Task details ::
In the listing below, look for "трубки" and copy every line that has it.

Provided records ::
============================================================
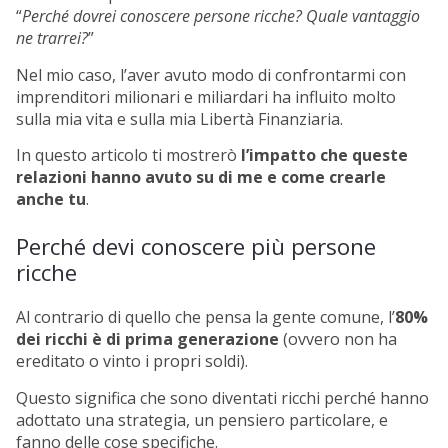
“
Perché dovrei conoscere persone ricche? Quale vantaggio
ne trarrei?
”
Nel mio caso, l’aver avuto modo di confrontarmi con
imprenditori milionari e miliardari ha influito molto
sulla mia vita e sulla mia Libertà Finanziaria.
In questo articolo ti mostrerò
l’impatto che queste
relazioni hanno avuto su di me e come crearle
anche tu
.
Perché devi conoscere più persone
ricche
Al contrario di quello che pensa la gente comune, l’
80%
dei ricchi è di prima generazione
(ovvero non ha
ereditato o vinto i propri soldi).
Questo significa che sono diventati ricchi perché hanno
adottato una strategia, un pensiero particolare, e
fanno delle cose specifiche.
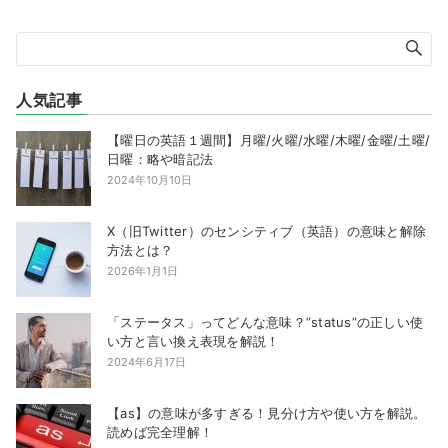
人気記事
【曜日の英語１週間】月曜/火曜/水曜/木曜/金曜/土曜/
日曜：略や暗記法
2024年10月10日
X（旧Twitter）のセンシティブ（英語）の意味と解除
方法とは？
2026年1月1日
「ステータス」ってどんな意味？”status”の正しい使
い方と言い換え表現を解説！
2024年6月17日
【as】の意味が多すぎる！見分け方や使い方を解説。
読めば完全理解！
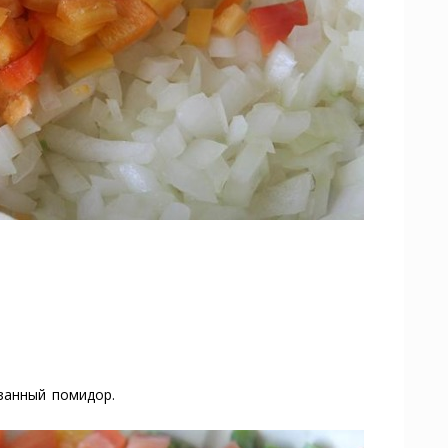
занный помидор.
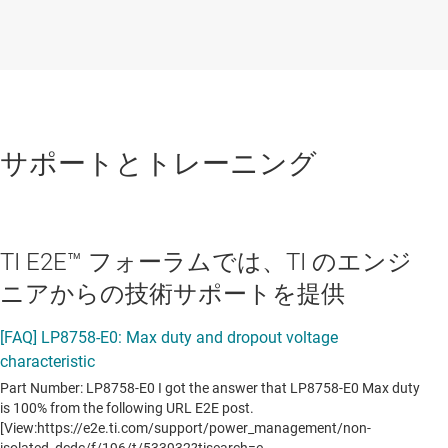
サポートとトレーニング
TI E2E™ フォーラムでは、TI のエンジ
ニアからの技術サポートを提供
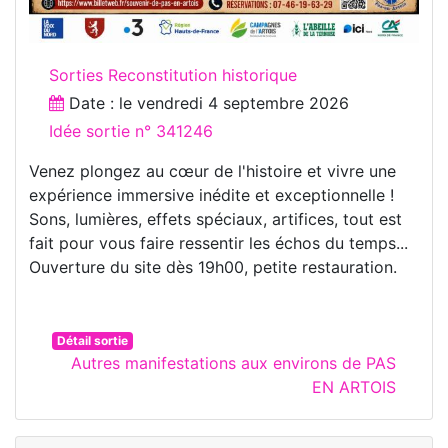
Sorties Reconstitution historique
Date : le
vendredi 4 septembre 2026
Idée sortie n° 341246
Venez plongez au cœur de l'histoire et vivre une
expérience immersive inédite et exceptionnelle !
Sons, lumières, effets spéciaux, artifices, tout est
fait pour vous faire ressentir les échos du temps...
Ouverture du site dès 19h00, petite restauration.
Détail sortie
Autres manifestations aux environs de PAS
EN ARTOIS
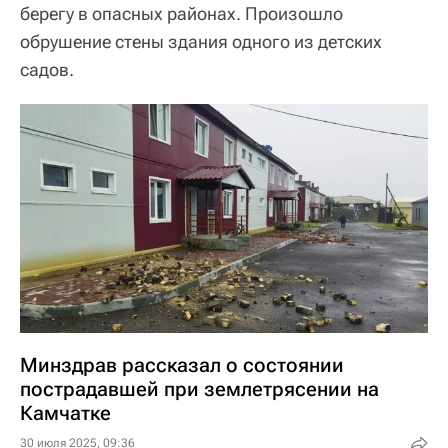
берегу в опасных районах. Произошло
обрушение стены здания одного из детских
садов.
Минздрав рассказал о состоянии
пострадавшей при землетрясении на
Камчатке
30 июля 2025, 09:36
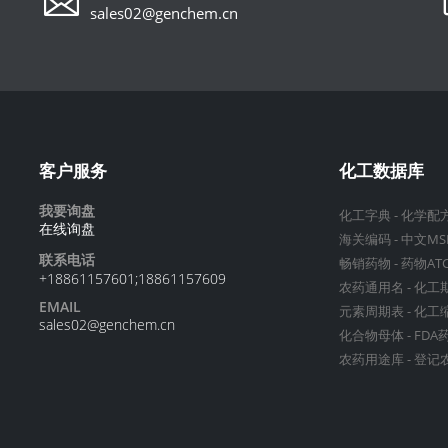
sales02@genchem.cn
客户服务
化工数据库
我要询盘
化工字典
-
化学配
在线询盘
海关编码
-
中文MS
联系电话
畅销药物
-
药物AT
+18861157601;18861157609
农药通用名
-
化工
EMAIL
元素周期表
-
化工
sales02@genchem.cn
化合物母体
-
FDA
农药用途库
-
登记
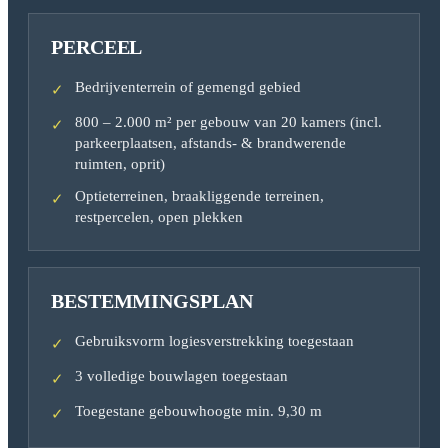
PERCEEL
Bedrijventerrein of gemengd gebied
✓
800 – 2.000 m² per gebouw van 20 kamers (incl.
✓
parkeerplaatsen, afstands- & brandwerende
ruimten, oprit)
Optieterreinen, braakliggende terreinen,
✓
restpercelen, open plekken
BESTEMMINGSPLAN
Gebruiksvorm logiesverstrekking toegestaan
✓
3 volledige bouwlagen toegestaan
✓
Toegestane gebouwhoogte min. 9,30 m
✓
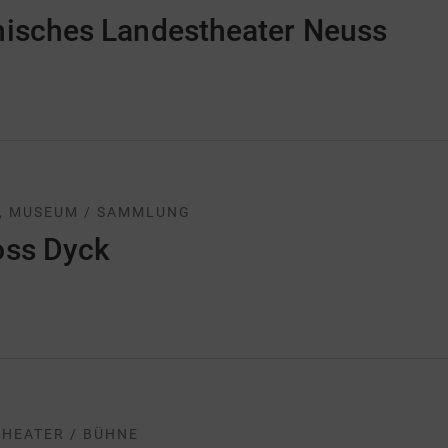
nisches Landestheater Neuss
, MUSEUM / SAMMLUNG
oss Dyck
THEATER / BÜHNE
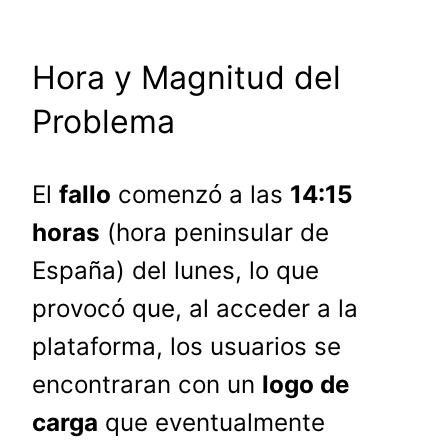
Hora y Magnitud del
Problema
El
fallo
comenzó a las
14:15
horas
(hora peninsular de
España) del lunes, lo que
provocó que, al acceder a la
plataforma, los usuarios se
encontraran con un
logo de
carga
que eventualmente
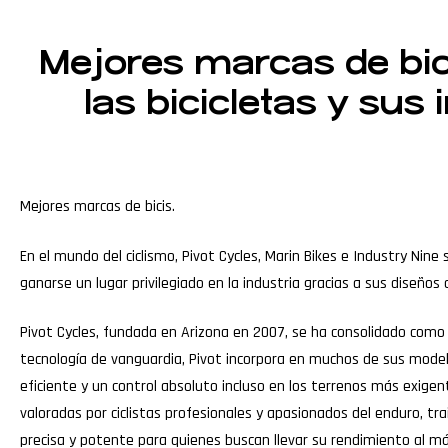
Mejores marcas de bic
las bicicletas y sus
Mejores marcas de bicis.
En el mundo del ciclismo, Pivot Cycles, Marin Bikes e Industry Ni
ganarse un lugar privilegiado en la industria gracias a sus diseños 
Pivot Cycles, fundada en Arizona en 2007, se ha consolidado como 
tecnología de vanguardia, Pivot incorpora en muchos de sus mode
eficiente y un control absoluto incluso en los terrenos más exig
valoradas por ciclistas profesionales y apasionados del enduro, tra
precisa y potente para quienes buscan llevar su rendimiento al má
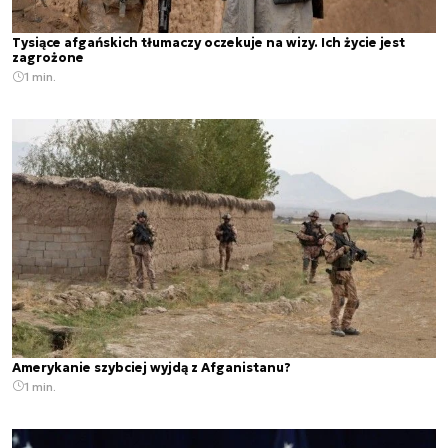
Tysiące afgańskich tłumaczy oczekuje na wizy. Ich życie jest
zagrożone
1 min.
Amerykanie szybciej wyjdą z Afganistanu?
1 min.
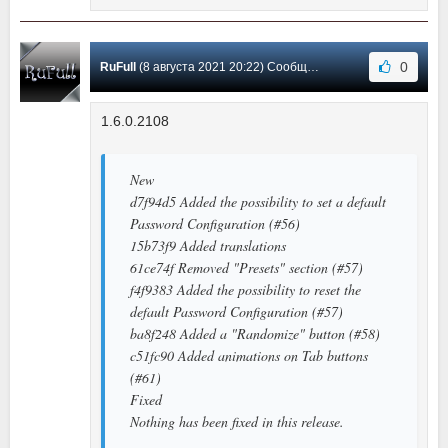
0
RuFull
(8 августа 2021 20:22) Сообщение #1
1.6.0.2108
New
d7f94d5 Added the possibility to set a default
Password Configuration (#56)
15b73f9 Added translations
61ce74f Removed "Presets" section (#57)
f4f9383 Added the possibility to reset the
default Password Configuration (#57)
ba8f248 Added a "Randomize" button (#58)
c51fc90 Added animations on Tab buttons
(#61)
Fixed
Nothing has been fixed in this release.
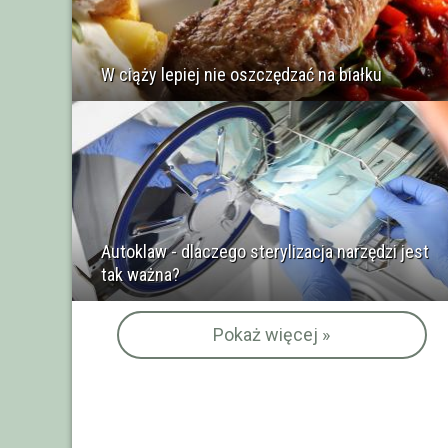
W ciąży lepiej nie oszczędzać na białku
Autoklaw - dlaczego sterylizacja narzędzi jest
tak ważna?
Pokaż więcej »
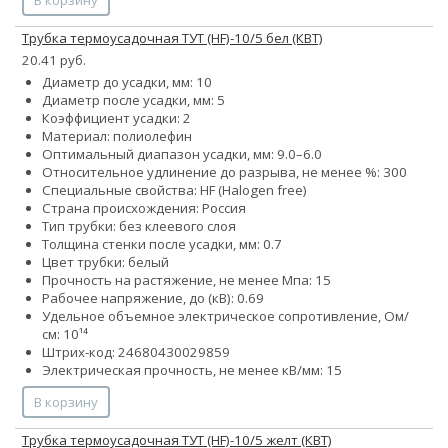
Трубка термоусадочная ТУТ (HF)-10/5 бел (КВТ)
20.41 руб.
Диаметр до усадки, мм: 10
Диаметр после усадки, мм: 5
Коэффициент усадки: 2
Материал: полиолефин
Оптимальный диапазон усадки, мм: 9.0–6.0
Относительное удлинение до разрыва, не менее %: 300
Специальные свойства: HF (Halogen free)
Страна происхождения: Россия
Тип трубки: без клеевого слоя
Толщина стенки после усадки, мм: 0.7
Цвет трубки: белый
Прочность на растяжение, не менее Мпа: 15
Рабочее напряжение, до (кВ): 0.69
Удельное объемное электрическое сопротивление, Ом/
см: 10¹⁴
Штрих-код: 24680430029859
Электрическая прочность, не менее кВ/мм: 15
В корзину
Трубка термоусадочная ТУТ (HF)-10/5 желт (КВТ)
============================================================
Solution ::
Тип трубки: без клеевого слоя
Цвет трубки: белый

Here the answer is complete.